• _Items listed in a dataset_:
▽

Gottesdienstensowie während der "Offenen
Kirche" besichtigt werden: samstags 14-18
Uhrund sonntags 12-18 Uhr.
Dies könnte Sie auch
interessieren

△
▽

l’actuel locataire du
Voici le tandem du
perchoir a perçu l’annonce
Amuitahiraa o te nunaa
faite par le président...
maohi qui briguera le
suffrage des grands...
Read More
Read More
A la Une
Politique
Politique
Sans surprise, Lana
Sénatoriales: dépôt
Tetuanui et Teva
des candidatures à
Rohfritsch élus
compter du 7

△

• _What you have to do_: Of all the entries above, retype exactly the lines from the line with "Gottesdienstensowie während der" to the line with "interessieren", both included, and no others.

• _Completed task_:
Gottesdienstensowie während der "Offenen
Kirche" besichtigt werden: samstags 14-18
Uhrund sonntags 12-18 Uhr.
Dies könnte Sie auch
interessieren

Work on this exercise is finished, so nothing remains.